Guides
Intelligent Document Processing and Fraud Detection
Build IDP pipelines that extract structured claim evidence from medical records, estimates, and police reports—then feed fraud models and SIU workflows with explainable signals.
Why is IDP foundational for claims automation?
Claims files are document-heavy. Without reliable extraction, automation reverts to manual keying and LAE rises. Multimodal parsers convert PDFs and images into validated JSON aligned to line-of-business schemas.
How should fraud models combine rules and ML?
Rules catch known fraud typologies; machine learning surfaces anomaly clusters across providers, attorneys, and geographies. Explainability matters for SIU referrals and regulatory fairness reviews.
What documents deliver the highest automation ROI?
Police reports, repair estimates, medical bills, and proof-of-loss forms appear on nearly every auto and property file. Prioritize parsers with measurable field-level accuracy on these artifacts first.
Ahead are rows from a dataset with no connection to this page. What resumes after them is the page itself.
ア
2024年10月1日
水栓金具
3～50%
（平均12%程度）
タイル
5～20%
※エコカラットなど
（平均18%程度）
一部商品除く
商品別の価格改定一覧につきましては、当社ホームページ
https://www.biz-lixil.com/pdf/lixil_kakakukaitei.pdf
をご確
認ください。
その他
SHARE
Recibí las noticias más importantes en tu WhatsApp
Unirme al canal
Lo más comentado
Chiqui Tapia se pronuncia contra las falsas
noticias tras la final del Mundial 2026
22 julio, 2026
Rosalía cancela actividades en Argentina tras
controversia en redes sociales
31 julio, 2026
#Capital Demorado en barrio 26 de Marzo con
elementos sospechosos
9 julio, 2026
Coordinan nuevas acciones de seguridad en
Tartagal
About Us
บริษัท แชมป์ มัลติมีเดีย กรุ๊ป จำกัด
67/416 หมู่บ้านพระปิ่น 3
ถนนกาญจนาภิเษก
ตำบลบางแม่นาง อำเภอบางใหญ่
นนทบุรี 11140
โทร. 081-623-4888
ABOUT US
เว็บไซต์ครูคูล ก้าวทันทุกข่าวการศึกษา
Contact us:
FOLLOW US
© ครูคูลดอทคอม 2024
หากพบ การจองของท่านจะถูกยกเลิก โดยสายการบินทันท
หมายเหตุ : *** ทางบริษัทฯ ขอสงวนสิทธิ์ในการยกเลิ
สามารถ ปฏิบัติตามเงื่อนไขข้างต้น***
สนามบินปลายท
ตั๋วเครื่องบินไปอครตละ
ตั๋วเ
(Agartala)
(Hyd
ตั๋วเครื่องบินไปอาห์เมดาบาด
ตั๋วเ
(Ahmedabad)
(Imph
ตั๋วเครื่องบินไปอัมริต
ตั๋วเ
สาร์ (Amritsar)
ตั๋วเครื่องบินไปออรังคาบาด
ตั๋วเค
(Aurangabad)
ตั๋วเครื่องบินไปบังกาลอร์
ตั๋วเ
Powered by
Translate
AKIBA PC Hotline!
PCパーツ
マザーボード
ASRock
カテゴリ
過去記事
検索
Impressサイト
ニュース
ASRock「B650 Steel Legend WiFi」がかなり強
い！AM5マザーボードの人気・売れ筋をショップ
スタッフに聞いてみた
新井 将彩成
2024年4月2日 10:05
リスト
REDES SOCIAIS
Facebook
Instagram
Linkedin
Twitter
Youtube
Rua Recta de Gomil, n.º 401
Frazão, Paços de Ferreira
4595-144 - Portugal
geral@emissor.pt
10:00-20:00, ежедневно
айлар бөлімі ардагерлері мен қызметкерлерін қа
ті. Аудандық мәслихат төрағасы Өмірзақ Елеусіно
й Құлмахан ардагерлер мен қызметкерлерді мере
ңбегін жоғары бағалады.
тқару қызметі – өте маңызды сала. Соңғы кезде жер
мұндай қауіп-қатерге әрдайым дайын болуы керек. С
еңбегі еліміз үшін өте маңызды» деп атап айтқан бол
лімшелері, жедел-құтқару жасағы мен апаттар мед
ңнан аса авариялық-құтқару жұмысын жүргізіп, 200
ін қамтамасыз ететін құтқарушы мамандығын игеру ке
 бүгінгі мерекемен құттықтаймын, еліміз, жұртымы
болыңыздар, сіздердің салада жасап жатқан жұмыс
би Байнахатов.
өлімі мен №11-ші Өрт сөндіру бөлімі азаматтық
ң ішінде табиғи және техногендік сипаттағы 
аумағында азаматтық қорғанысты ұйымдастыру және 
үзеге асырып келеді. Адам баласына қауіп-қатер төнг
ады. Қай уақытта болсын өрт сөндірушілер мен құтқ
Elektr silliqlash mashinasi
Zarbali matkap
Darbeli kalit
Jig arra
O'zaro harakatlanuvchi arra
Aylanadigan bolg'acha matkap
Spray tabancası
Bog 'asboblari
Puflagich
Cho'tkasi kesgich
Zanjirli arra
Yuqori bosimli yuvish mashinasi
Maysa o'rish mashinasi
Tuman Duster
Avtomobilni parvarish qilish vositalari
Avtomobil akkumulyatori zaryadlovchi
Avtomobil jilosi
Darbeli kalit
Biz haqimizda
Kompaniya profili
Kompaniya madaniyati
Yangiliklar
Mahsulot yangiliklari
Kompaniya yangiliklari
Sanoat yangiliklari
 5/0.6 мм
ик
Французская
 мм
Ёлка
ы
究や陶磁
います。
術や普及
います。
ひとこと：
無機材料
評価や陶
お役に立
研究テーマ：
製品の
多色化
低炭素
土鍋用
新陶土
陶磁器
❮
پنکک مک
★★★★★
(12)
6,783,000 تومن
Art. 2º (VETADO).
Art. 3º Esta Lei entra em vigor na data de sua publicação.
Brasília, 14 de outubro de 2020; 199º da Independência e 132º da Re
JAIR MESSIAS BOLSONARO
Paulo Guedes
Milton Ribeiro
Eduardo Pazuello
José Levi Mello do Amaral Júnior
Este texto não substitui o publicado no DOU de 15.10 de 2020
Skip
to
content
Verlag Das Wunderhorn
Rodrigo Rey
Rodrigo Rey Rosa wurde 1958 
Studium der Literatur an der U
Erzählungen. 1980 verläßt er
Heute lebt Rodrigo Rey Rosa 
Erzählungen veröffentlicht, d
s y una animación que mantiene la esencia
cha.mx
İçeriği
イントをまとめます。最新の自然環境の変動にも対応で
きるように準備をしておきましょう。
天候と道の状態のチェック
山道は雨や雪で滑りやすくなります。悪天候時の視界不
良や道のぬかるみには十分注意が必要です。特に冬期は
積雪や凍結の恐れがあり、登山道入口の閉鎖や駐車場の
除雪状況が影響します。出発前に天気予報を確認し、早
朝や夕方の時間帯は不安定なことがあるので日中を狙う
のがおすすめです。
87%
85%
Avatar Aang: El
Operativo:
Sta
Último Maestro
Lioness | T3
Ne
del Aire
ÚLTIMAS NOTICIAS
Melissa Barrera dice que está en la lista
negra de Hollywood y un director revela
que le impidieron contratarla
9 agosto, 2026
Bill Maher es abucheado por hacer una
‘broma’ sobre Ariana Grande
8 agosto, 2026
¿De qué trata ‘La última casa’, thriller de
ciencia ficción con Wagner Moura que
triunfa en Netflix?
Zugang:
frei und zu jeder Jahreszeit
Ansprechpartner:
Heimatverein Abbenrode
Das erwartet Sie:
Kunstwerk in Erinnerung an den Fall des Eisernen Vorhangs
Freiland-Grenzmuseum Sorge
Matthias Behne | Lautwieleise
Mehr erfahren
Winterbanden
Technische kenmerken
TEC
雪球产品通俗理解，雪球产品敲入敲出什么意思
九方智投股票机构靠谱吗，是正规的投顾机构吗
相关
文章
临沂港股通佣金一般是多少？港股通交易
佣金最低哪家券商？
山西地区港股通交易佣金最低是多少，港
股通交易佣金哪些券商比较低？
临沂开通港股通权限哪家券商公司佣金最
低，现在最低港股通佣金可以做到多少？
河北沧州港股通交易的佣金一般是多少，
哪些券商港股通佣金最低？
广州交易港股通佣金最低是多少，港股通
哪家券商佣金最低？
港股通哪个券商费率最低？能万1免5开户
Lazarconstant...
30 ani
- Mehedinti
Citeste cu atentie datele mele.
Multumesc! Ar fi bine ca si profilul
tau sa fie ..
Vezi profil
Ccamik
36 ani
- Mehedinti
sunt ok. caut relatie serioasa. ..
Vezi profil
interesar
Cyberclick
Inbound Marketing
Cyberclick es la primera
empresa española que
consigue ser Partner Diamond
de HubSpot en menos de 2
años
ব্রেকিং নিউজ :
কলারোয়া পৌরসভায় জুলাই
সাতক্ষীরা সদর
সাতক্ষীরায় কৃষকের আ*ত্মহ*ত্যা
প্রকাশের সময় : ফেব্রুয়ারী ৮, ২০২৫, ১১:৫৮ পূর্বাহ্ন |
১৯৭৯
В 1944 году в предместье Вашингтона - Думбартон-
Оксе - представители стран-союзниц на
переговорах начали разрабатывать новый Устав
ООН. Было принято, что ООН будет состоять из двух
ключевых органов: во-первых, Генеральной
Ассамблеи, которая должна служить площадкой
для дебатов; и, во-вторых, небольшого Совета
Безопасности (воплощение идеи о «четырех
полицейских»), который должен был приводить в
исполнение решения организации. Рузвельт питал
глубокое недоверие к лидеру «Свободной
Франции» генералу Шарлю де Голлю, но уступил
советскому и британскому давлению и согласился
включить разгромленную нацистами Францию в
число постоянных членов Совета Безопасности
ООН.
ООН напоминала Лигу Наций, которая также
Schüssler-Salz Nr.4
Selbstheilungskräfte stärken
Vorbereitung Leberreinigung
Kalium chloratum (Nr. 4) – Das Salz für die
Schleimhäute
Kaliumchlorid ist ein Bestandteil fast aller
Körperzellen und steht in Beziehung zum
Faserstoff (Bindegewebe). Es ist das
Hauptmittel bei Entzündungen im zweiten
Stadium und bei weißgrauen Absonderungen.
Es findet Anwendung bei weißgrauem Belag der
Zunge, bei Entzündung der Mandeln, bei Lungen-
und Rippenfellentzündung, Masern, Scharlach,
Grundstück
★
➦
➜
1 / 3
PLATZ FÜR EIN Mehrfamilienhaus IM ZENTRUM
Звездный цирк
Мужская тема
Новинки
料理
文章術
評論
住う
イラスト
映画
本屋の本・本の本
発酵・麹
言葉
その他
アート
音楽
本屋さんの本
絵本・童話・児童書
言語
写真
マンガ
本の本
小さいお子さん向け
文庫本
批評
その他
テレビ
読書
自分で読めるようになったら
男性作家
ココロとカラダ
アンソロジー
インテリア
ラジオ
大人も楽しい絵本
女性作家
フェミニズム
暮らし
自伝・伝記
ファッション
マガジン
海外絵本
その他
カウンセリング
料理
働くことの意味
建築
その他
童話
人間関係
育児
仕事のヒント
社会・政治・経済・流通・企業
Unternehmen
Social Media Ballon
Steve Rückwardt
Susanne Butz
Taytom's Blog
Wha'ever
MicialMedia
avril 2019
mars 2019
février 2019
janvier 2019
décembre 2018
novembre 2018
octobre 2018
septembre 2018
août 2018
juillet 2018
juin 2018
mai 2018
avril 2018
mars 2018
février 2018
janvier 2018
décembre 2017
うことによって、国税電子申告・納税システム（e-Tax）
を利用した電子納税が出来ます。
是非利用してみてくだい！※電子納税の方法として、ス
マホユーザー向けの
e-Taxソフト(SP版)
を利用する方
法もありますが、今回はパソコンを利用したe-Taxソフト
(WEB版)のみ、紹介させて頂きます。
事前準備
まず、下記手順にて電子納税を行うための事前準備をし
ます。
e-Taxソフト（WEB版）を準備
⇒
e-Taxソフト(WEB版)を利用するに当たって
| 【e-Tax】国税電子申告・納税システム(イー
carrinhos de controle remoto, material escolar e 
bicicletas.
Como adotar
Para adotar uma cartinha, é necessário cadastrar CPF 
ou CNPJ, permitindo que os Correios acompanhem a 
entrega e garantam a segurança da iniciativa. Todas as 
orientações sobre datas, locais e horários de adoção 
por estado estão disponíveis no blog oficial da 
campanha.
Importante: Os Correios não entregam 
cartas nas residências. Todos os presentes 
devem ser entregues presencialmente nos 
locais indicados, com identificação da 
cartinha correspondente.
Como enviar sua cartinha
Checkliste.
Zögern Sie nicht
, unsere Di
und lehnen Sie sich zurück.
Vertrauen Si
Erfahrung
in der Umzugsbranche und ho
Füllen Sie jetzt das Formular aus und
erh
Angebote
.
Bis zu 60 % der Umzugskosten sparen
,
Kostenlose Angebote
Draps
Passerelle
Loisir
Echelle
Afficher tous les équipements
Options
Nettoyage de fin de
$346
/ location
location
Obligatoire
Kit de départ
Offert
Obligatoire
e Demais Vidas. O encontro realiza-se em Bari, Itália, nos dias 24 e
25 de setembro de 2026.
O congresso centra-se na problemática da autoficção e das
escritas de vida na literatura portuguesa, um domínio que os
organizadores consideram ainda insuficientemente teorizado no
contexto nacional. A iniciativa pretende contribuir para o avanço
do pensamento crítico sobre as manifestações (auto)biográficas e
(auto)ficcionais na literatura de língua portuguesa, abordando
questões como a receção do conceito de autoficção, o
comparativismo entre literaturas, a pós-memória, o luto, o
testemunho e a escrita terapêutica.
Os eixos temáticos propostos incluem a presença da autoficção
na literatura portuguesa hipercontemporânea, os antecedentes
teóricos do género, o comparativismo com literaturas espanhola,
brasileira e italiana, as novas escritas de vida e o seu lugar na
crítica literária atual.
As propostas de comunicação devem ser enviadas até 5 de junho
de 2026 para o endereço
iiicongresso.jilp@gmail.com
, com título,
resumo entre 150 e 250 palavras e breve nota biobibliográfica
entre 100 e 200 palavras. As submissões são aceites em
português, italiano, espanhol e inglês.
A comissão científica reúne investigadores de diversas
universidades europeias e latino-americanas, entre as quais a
How does ClaimGPT extract_document_data work?
Adjusters supply document type, content, and schema type; the tool returns structured fields, line items, totals, and parties for investigation cross-checks against FNOL narratives.
What compliance issues affect fraud AI?
Avoid using protected class proxies, ensure model governance documentation, and never auto-deny solely on scores. ClaimGPT returns referral guidance, not binding fraud determinations.
Frequently Asked Questions
- Can IDP replace SIU investigators?
- No. IDP accelerates evidence gathering; investigators validate referrals and build cases.
- How do you measure parser accuracy?
- Benchmark field-level precision and recall on labeled claim document sets by line of business quarterly.